In the meantime, how did Canada measure up?

Not too shabbily, according to the researchers -- a team led by M.P. Coleman of the London School of Hygiene and Tropical Medicine, and funded by the British government. They examined a truly massive set of data: statistics on lung cancer, ovarian cancer, colon cancer, and breast cancer from all these countries, between 1995 and 2007, or a total of about 2.5 million individual patients. In Canada, as in a few other locations, data was actually collected from individual provinces: specifically, British Columbia, Alberta, Manitoba, and Ontario. So we're not actually dealing with data representative of all Canadians here, either.

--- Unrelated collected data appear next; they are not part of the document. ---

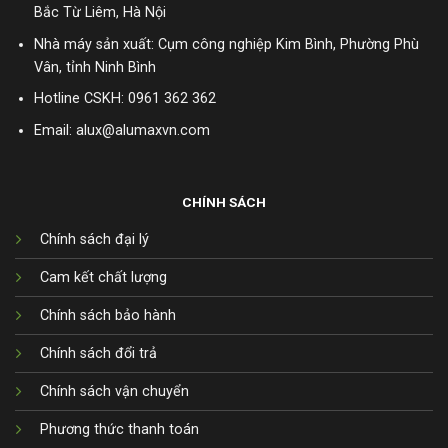
Bắc Từ Liêm, Hà Nội
Nhà máy sản xuất: Cụm công nghiệp Kim Bình, Phường Phù
Vân, tỉnh Ninh Bình
Hotline CSKH:
0961 362 362
Email: alux@alumaxvn.com
CHÍNH SÁCH
Chính sách đại lý
Cam kết chất lượng
Chính sách bảo hành
Chính sách đổi trả
Chính sách vận chuyển
Phương thức thanh toán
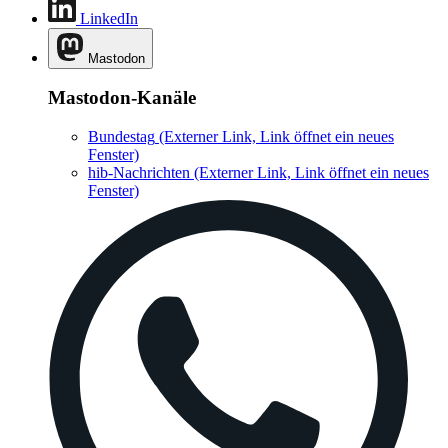
LinkedIn
Mastodon
Mastodon-Kanäle
Bundestag
(Externer Link, Link öffnet ein neues
Fenster)
hib-Nachrichten
(Externer Link, Link öffnet ein neues
Fenster)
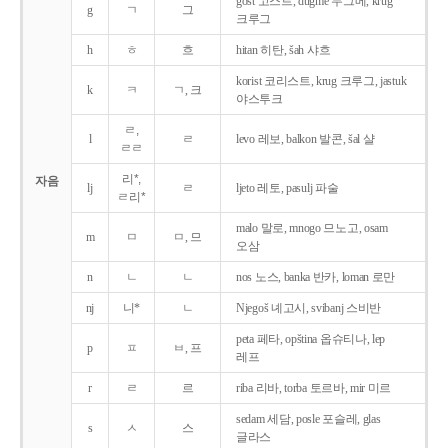
gost 고스트, dugme 두그메, krug
g
ㄱ
그
크루그
h
ㅎ
흐
hitan 히탄, šah 샤흐
korist 코리스트, krug 크루그, jastuk
k
ㅋ
ㄱ, 크
야스투크
ㄹ,
l
ㄹ
levo 레보, balkon 발콘, šal 샬
ㄹㄹ
리*,
자음
lj
ㄹ
ljeto 레토, pasulj 파술
ㄹ리*
malo 말로, mnogo 므노고, osam
m
ㅁ
ㅁ, 므
오삼
n
ㄴ
ㄴ
nos 노스, banka 반카, loman 로만
nj
니*
ㄴ
Njegoš 녜고시, svibanj 스비반
peta 페타, opština 옵슈티나, lep
p
ㅍ
ㅂ, 프
레프
r
ㄹ
르
riba 리바, torba 토르바, mir 미르
sedam 세담, posle 포슬레, glas
s
ㅅ
스
글라스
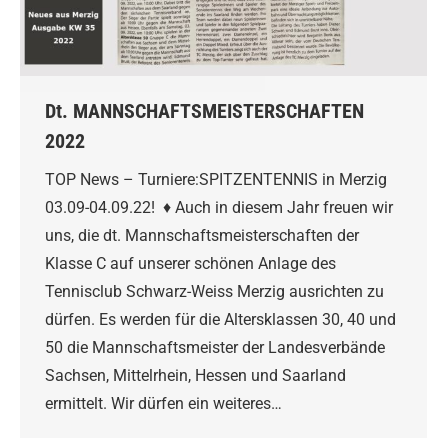
Dt. MANNSCHAFTSMEISTERSCHAFTEN
2022
TOP News – Turniere:SPITZENTENNIS in Merzig
03.09-04.09.22! ♦ Auch in diesem Jahr freuen wir
uns, die dt. Mannschaftsmeisterschaften der
Klasse C auf unserer schönen Anlage des
Tennisclub Schwarz-Weiss Merzig ausrichten zu
dürfen. Es werden für die Altersklassen 30, 40 und
50 die Mannschaftsmeister der Landesverbände
Sachsen, Mittelrhein, Hessen und Saarland
ermittelt. Wir dürfen ein weiteres…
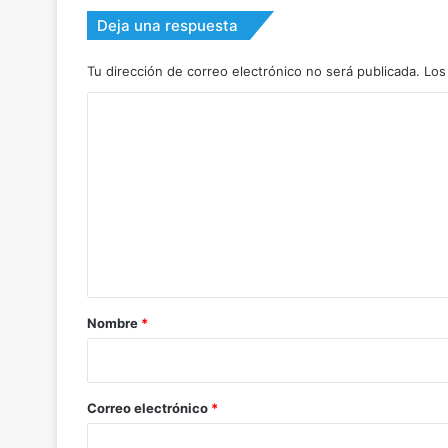
Deja una respuesta
Tu dirección de correo electrónico no será publicada.
Los
C
o
m
e
n
t
a
r
Nombre
*
i
o
*
Correo electrónico
*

In all countries, cancer death rates actually fell, indicating across-the-board progress in fighting the disease. Canada, Australia and Sweden improved faster, the report concludes, while Denmark and the U.K. still improved, but lagged behind the others. In Canada, Alberta had the worst outcome, with survival rates about 5% lower than those in other provinces. Overall, in the most recent reporting period, Canada had a 5-year survival rate of 64% for colon cancer (up 6% since 1995), 18% for lung cancer (up 2.5%), 83% for breast cancer (effectively unchanged), and 42% for ovarian cancer (up 4%).

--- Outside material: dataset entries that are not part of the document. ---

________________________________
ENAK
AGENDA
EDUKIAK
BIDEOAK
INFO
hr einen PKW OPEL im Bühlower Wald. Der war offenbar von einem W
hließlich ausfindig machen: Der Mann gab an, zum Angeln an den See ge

Those figures compare, respectively, with Australia's survival rates of 66% for colon cancer, 17% for lung cancer, 88% for breast cancer, and 38% for ovarian cancer. Our countries were markedly higher than Britain (in the same order, 54%, 9%, 82%, and 36%).

Of particular interest to Canadians, however, is that in addition to the misleading "Canadian average" figures above (which, of course, are actually only an average of patients from certain provinces), the researchers also listed separately the rates for B.C., Alberta, Manitoba, and Ontario. Conventional wisdom has it that the Western provinces have invested more heavily in cancer, and, in particular, that if you have cancer you're better off in B.C. (Which is where I'm from originally, though now I live in Ontario, of all places.) Not so fast, says this report.

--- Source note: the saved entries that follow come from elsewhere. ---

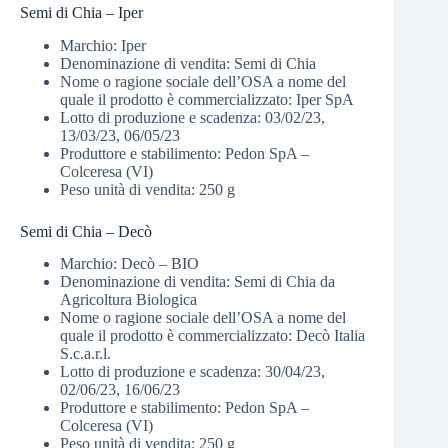
Semi di Chia – Iper
Marchio: Iper
Denominazione di vendita: Semi di Chia
Nome o ragione sociale dell’OSA a nome del
quale il prodotto è commercializzato: Iper SpA
Lotto di produzione e scadenza: 03/02/23,
13/03/23, 06/05/23
Produttore e stabilimento: Pedon SpA –
Colceresa (VI)
Peso unità di vendita: 250 g
Semi di Chia – Decò
Marchio: Decò – BIO
Denominazione di vendita: Semi di Chia da
Agricoltura Biologica
Nome o ragione sociale dell’OSA a nome del
quale il prodotto è commercializzato: Decò Italia
S.c.a.r.l.
Lotto di produzione e scadenza: 30/04/23,
02/06/23, 16/06/23
Produttore e stabilimento: Pedon SpA –
Colceresa (VI)
Peso unità di vendita: 250 g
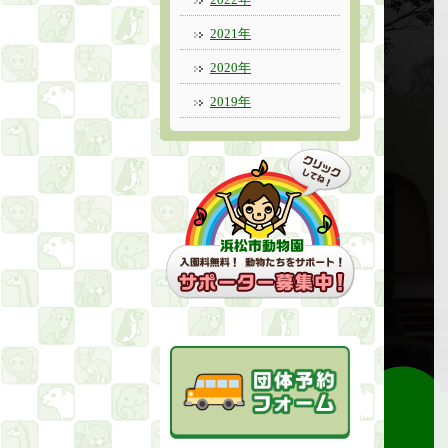
2021年
2020年
2019年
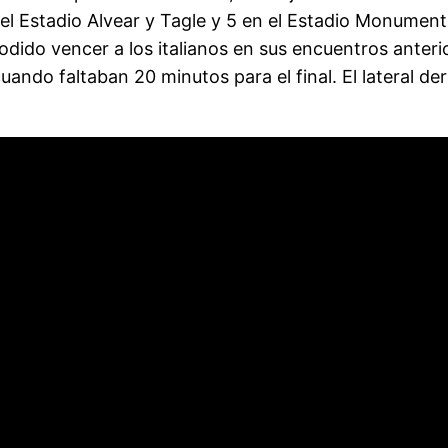
 el Estadio Alvear y Tagle y 5 en el Estadio Monumen
ido vencer a los italianos en sus encuentros anteri
uando faltaban 20 minutos para el final. El lateral d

If you had one of these four cancers, it's clear you were better not living in conservative, oil-rich Alberta. Colon cancer rates were fairly close together in 1995, ranging from 56% in Alberta to 60% in B.C. (for an average of 58% nationally). Since then, Alberta has crept up only to the former average rate of 58%, while the other provinces are now in the mid-60s (B.C. sits at 64%, Ontario at 64.9%).

A similar story holds true for lung cancer. In 1995, the 5-year survival rate for lung cancer was 16%. Back then, the West lagged behind: Alberta and B.C. were stuck just short of 14%, while Ontario and Manitoba were up at a (still dismal) 16.6%. Now, Alberta is at 15%, B.C. is at 18%, Manitoba at 19%, and Ontario at 20%. B.C. leads Manitoba and Ontario by 2.5% in breast cancer (Alberta is last again), although all provinces reached at least the mid-80s. The real surprise is ovarian cancer, where survival rates actually fell in Alberta (-5%) and Manitoba (-4%), but climbed in Ontario (+4%) and especially in  B.C. (+9%).

All in all, the report is a pretty mixed bag as far as the Canadian provinces go. At least for some cancers, it's clear that B.C.'s legendary rapid application of new drugs (at least compared to other provinces) is not leading in all cases to clear leadership in the statistics. Ontario actually does fairly well, despite its dubious record when it comes to new drug access through the public healthcare system. Given the apparent discrepancy between this data and various other measures we track more readily in Canada (like waiting lists), this is a very important discovery.

On the other hand, I'm still not totally persuaded to apply these conclusions in every case. Lymphoma patients unquestionably could benefit from access to drugs in B.C. that they can't get in Ontario, even if B.C.'s protocols aren't ideal either (Bexxar and Zevalin, for instance). Are proper national comparative statistics available? I'll dig some up, eventually. In the meantime, it's nice to know that rates are improving (slowly), and that Canada isn't completely embarrassing itself on the world stage.